Pero esa explicación tiene una connotación más de fondo. La realidad demuestra que hoy, la U es el partido que menor identidad ideológica representa en sus militantes y eso explica que varios de ellos insistan, en voz baja, que la idea del transfuguismo sí les suena. Consultadas por este diario, varias voces de esa colectividad explicaron que pese a una votación informal que hubo sobre el proyecto en mención, que promueve la senadora Sandra Villadiego, no han cerrado de manera rotunda la posibilidad de apoyar su iniciativa.

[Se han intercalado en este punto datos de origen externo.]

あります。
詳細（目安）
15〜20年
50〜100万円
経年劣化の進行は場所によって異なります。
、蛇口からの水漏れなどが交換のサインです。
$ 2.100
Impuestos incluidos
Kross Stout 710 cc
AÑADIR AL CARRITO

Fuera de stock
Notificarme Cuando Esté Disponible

“Aunque en la U no apoyamos el transfuguismo, no podemos decirle que no a un proyecto que no hemos leído y yo sí espero leerlo”, dijo un senador de la U a este diario.

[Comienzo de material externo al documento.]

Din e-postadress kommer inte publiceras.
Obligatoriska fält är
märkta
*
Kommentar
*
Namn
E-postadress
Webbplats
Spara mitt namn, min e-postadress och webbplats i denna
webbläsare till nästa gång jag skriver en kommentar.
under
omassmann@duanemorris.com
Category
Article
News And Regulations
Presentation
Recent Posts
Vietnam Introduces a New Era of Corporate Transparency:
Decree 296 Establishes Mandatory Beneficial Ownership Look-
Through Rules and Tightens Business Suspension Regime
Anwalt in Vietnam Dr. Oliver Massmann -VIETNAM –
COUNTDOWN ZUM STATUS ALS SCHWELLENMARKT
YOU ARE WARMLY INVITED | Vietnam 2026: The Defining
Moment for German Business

Paralelamente, los otros dos nombres que sonaban como precandidatos presidenciales de ese partido han preferido marcar distancia. El primero, el exembajador Juan Carlos Pinzón, quien decidió armar “rancho aparte” argumentando la necesidad de promover un discurso más allá de los partidos y anunció su candidatura presidencial avalado por firmas. Sin embargo, para nadie es un secreto que Pinzón ya rompió cobijas con su padrino político, el presidente Santos y de él no quieren saber nada en la Casa de Nariño, básicamente, por sus posturas críticas en torno a lo pactado con las Farc y sus presuntos acercamientos con el sector uribista.

El otro es el ministro de Agricultura, Aurelio Iragorri, quien contra su voluntad tendrá que asumir las riendas de la U. “El presidente nos llamó a notificarnos que se va a encargar de que Iragorri dirija el partido, pero que se va a quedar un tiempo más en el Ministerio”, señaló otro congresista a este diario.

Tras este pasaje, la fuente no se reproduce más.